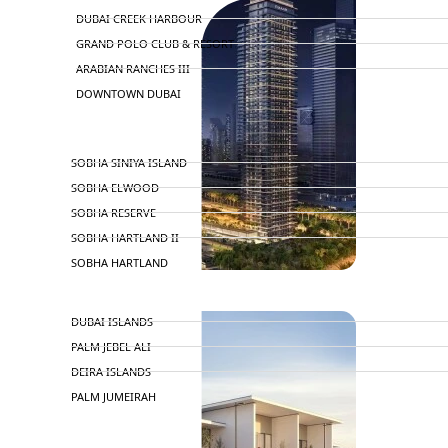
DUBAI CREEK HARBOUR
GRAND POLO CLUB & RESORT
ARABIAN RANCHES III
DOWNTOWN DUBAI
BY SOBHA
SOBHA SINIYA ISLAND
SOBHA ELWOOD
SOBHA RESERVE
SOBHA HARTLAND II
SOBHA HARTLAND
NAKHEEL
DUBAI ISLANDS
PALM JEBEL ALI
DEIRA ISLANDS
PALM JUMEIRAH
MERAAS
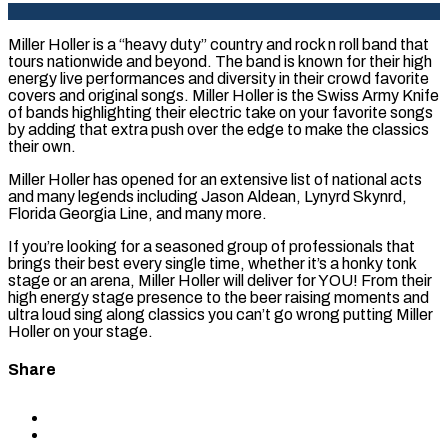
Miller Holler is a “heavy duty” country and rock n roll band that
tours nationwide and beyond. The band is known for their high
energy live performances and diversity in their crowd favorite
covers and original songs. Miller Holler is the Swiss Army Knife
of bands highlighting their electric take on your favorite songs
by adding that extra push over the edge to make the classics
their own.
Miller Holler has opened for an extensive list of national acts
and many legends including Jason Aldean, Lynyrd Skynrd,
Florida Georgia Line, and many more.
If you’re looking for a seasoned group of professionals that
brings their best every single time, whether it’s a honky tonk
stage or an arena, Miller Holler will deliver for YOU! From their
high energy stage presence to the beer raising moments and
ultra loud sing along classics you can’t go wrong putting Miller
Holler on your stage.
Share
Share
to
Share
Facebook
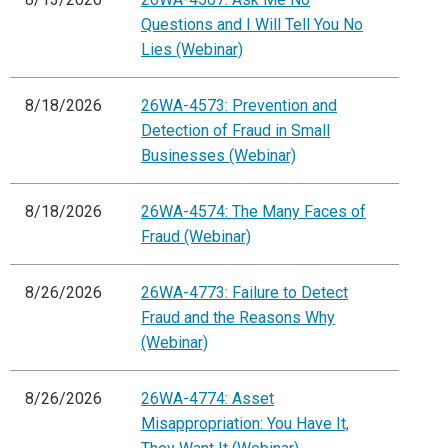
Questions and I Will Tell You No
Lies (Webinar)
8/18/2026
26WA-4573: Prevention and
Detection of Fraud in Small
Businesses (Webinar)
8/18/2026
26WA-4574: The Many Faces of
Fraud (Webinar)
8/26/2026
26WA-4773: Failure to Detect
Fraud and the Reasons Why
(Webinar)
8/26/2026
26WA-4774: Asset
Misappropriation: You Have It,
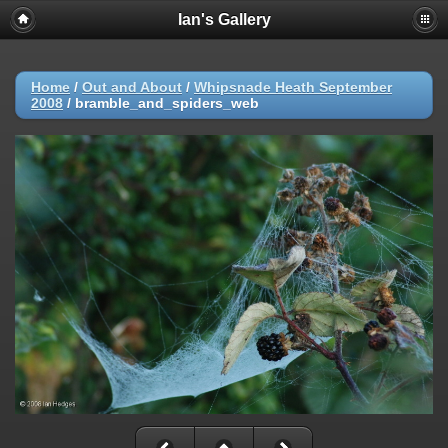
Ian's Gallery
Home
/
Out and About
/
Whipsnade Heath September
2008
/
bramble_and_spiders_web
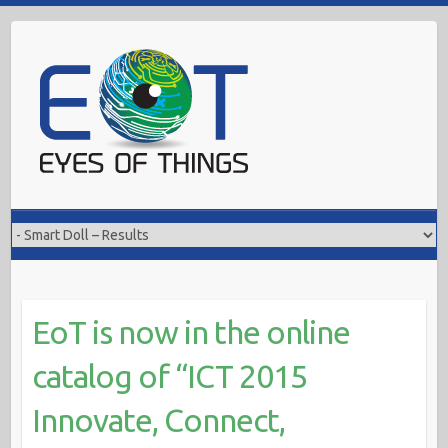
Skip
to
content
EoT is now in the online
catalog of “ICT 2015
Innovate, Connect,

============================================================

- [WHAT THE TASK REQUIRES] Give again the stretch of lines above from the one with "PALM JEBEL ALI" through the one with "brings their best", both ends kept, and copy no pictures.

- [WRITTEN ANSWER]
PALM JEBEL ALI
DEIRA ISLANDS
PALM JUMEIRAH
MERAAS
Miller Holler is a “heavy duty” country and rock n roll band that
tours nationwide and beyond. The band is known for their high
energy live performances and diversity in their crowd favorite
covers and original songs. Miller Holler is the Swiss Army Knife
of bands highlighting their electric take on your favorite songs
by adding that extra push over the edge to make the classics
their own.
Miller Holler has opened for an extensive list of national acts
and many legends including Jason Aldean, Lynyrd Skynrd,
Florida Georgia Line, and many more.
If you’re looking for a seasoned group of professionals that
brings their best every single time, whether it’s a honky tonk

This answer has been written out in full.